Vmoto’s 2Q25 Sales Fall 44% Amid China Slowdown, Uber Partnership Boosts Hope
Vmoto reports a sharp 44% decline in 2Q25 sales driven by China’s slowdown but counters with strategic UK investment and a new Uber partnership to electrify European delivery fleets.
- 44% drop in total unit sales in 2Q25, mainly due to China
- Strong cash position of A$34.5 million and A$11.5 million bank facility drawn
- Expanded 20.2% stake in UK delivery operator Zenion Limited
- New partnership with Uber to supply electric mopeds across seven European cities
- Termination of joint venture with Skipper Run in Thailand
Sales Decline and Market Challenges
Vmoto Limited’s latest quarterly update reveals a significant 44% decline in total unit sales for the second quarter of 2025 compared to the same period last year. This downturn is primarily attributed to weaker sales in China, a key market for the company. International sales, however, showed only a modest 2% decrease, suggesting more resilience outside China.
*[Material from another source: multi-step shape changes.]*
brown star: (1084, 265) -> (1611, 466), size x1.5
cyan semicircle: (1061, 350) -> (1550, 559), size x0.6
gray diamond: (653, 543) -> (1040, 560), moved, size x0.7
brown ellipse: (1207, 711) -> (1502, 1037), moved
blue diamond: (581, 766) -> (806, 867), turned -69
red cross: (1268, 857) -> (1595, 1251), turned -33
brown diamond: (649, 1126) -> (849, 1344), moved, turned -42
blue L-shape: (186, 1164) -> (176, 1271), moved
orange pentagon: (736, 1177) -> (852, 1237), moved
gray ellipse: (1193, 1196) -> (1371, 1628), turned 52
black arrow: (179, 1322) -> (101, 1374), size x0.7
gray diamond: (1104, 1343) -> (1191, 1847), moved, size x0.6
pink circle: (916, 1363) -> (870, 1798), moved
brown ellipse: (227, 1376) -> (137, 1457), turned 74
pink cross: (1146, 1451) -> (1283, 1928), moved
The company’s management remains cautiously optimistic, anticipating a sales rebound in coming quarters. This optimism is underpinned by a more favorable funding environment in Europe and South America, alongside growing recognition of Vmoto’s electric delivery mopeds as robust and reliable by major B2B customers, including Uber.
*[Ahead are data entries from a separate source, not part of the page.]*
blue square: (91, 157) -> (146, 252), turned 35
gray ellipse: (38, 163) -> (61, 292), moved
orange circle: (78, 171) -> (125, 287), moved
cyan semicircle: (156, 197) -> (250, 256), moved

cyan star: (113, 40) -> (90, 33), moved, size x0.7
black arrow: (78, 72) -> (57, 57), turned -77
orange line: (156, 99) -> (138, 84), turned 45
Strategic Investments and Partnerships
In a bid to strengthen its foothold in the B2B electric mobility ecosystem, Vmoto has increased its investment in Zenion Limited, a UK-based last-mile delivery operator. Now holding a 20.2% stake, Vmoto is leveraging Zenion’s growing rental and servicing operations to expand its presence in the UK market. This move aligns with Vmoto’s broader strategy to build recurring revenue streams through rental models and battery swapping infrastructure.
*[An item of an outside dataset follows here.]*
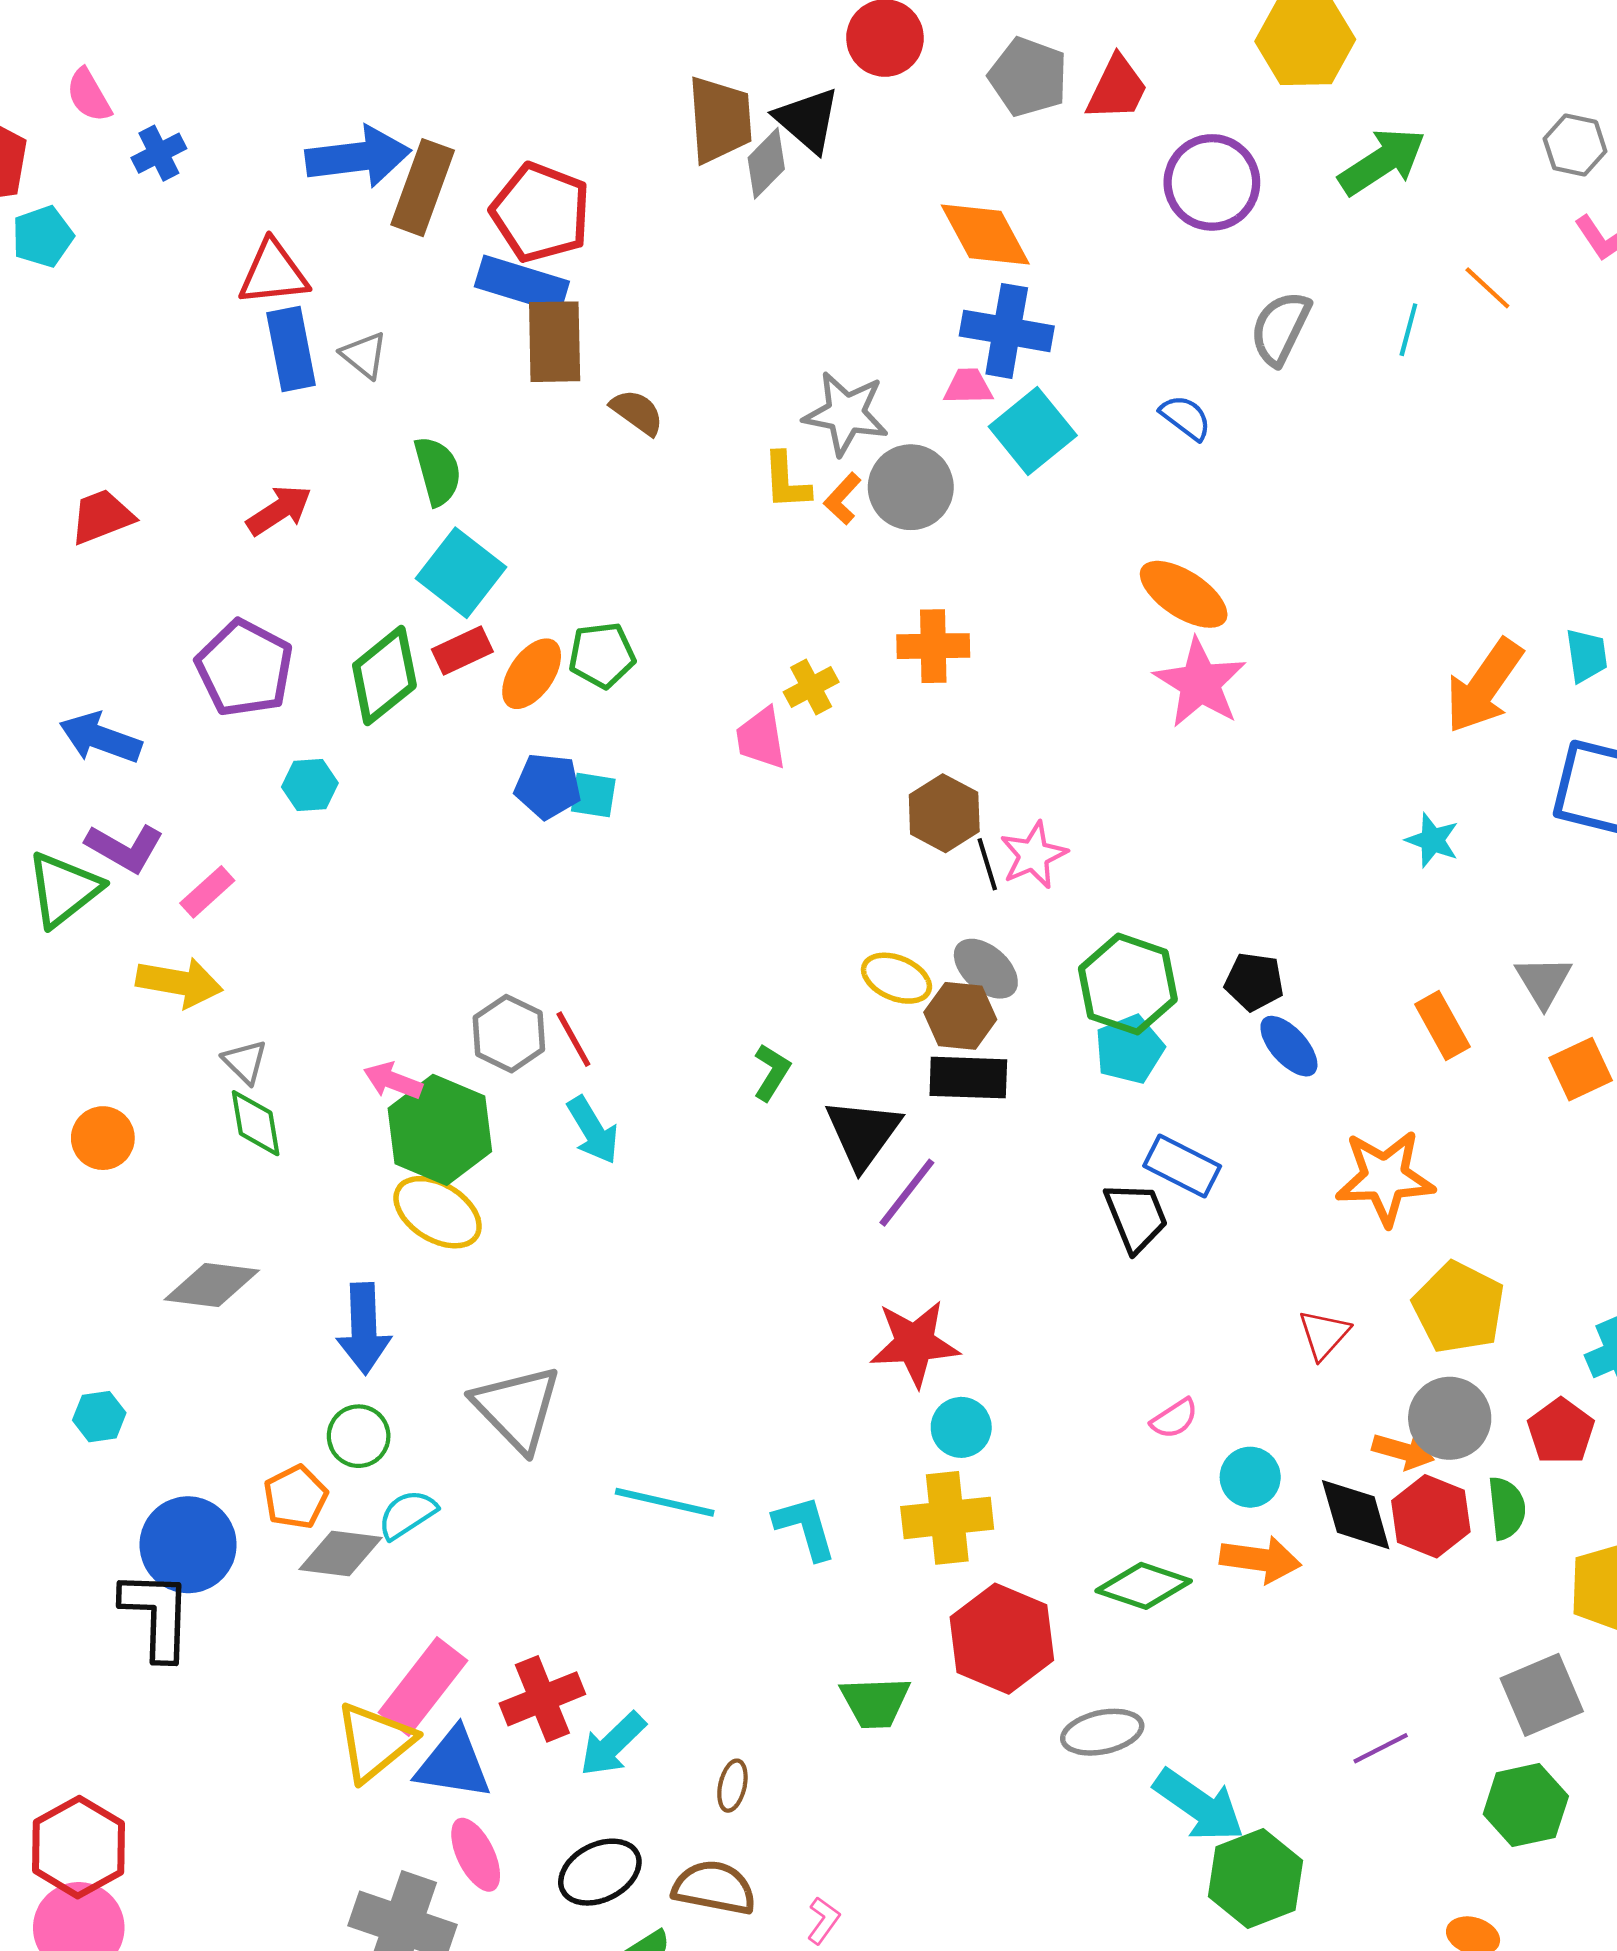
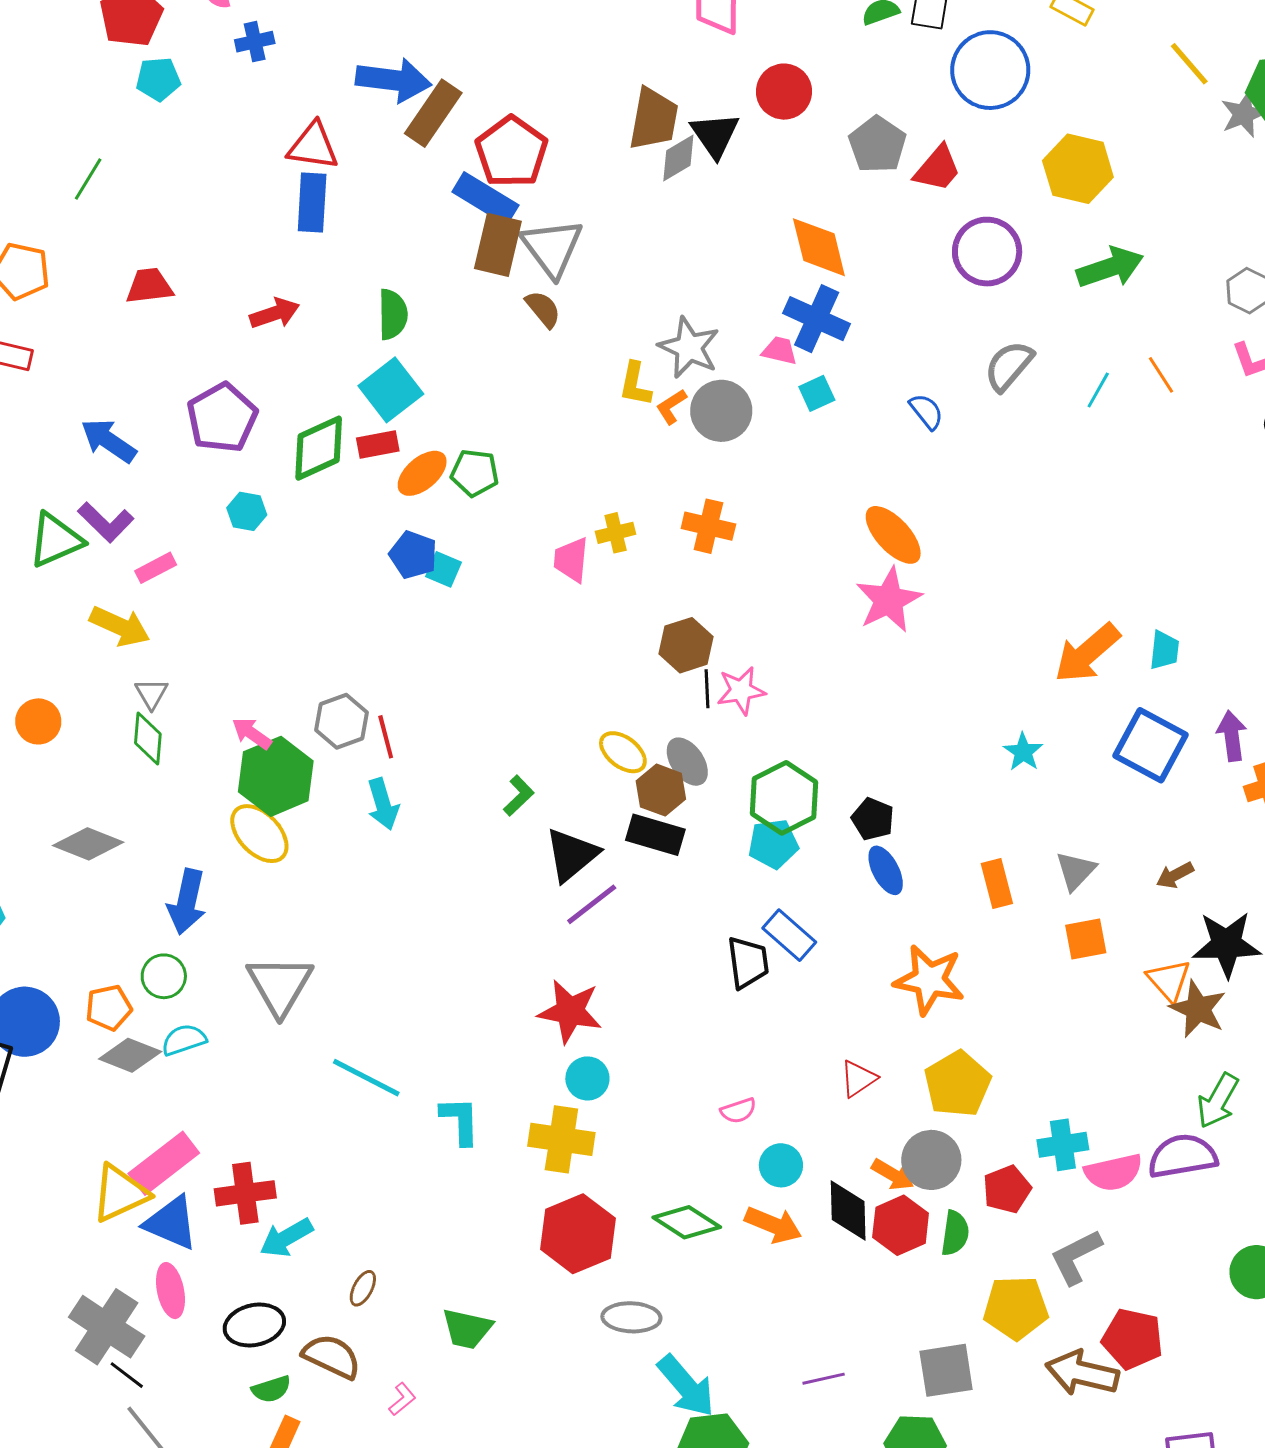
gray triangle: (364, 355) -> (552, 248), moved, size x1.8
cyan square: (1033, 431) -> (817, 393), size x0.6
green trapezoid: (875, 1702) -> (467, 1329), moved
Complementing this, Vmoto has forged a new international partnership with Uber, aiming to electrify Uber’s motorbike courier fleets across seven major European cities. This collaboration will see Vmoto offering its electric mopeds for purchase, rent, or lease to Uber partners, supporting Uber’s ambitious goal to transition 100,000 couriers to electric vehicles by 2030.
Operational and Financial Position
Vmoto’s cash position remains solid at A$34.5 million as of June 30, 2025, despite negative operational cash flow during the quarter. The company has drawn A$11.5 million from a low-interest bank facility to fund the construction of a new manufacturing facility in Nanjing and to establish assembly operations in Thailand. The new Nanjing plant is expected to be completed by the fourth quarter of 2025, potentially boosting production capacity and operational efficiency.
Meanwhile, Vmoto and its Thai joint venture partner Skipper Run have mutually agreed to terminate their collaboration due to Skipper’s strategic shift towards solar panel business. This marks a retreat from the Thai market but allows Vmoto to focus resources on more promising regions and partnerships.
Outlook and Market Positioning
Despite current headwinds, Vmoto is sharpening its focus on B2B markets, where demand for electric delivery vehicles remains robust. The company is actively rolling out battery swapping and fast-charging stations, aiming to offer integrated e-mobility solutions that enhance customer value and stickiness.
Global trends toward electrification, supported by government policies, continue to underpin Vmoto’s long-term growth prospects. The company’s strategic moves in Europe and the UK, combined with its partnership with Uber, position it well to capitalize on the accelerating shift to electric delivery fleets.
Bottom Line?
Vmoto’s strategic pivot to B2B partnerships and infrastructure investments could turn the tide on its sales slump, but execution risks remain.
Questions in the middle?
- How quickly will the new Nanjing facility ramp up production and impact sales?
- What commercial traction will the Uber partnership gain in Europe over the next year?
- Will Vmoto pursue further joint ventures or investments after exiting Thailand?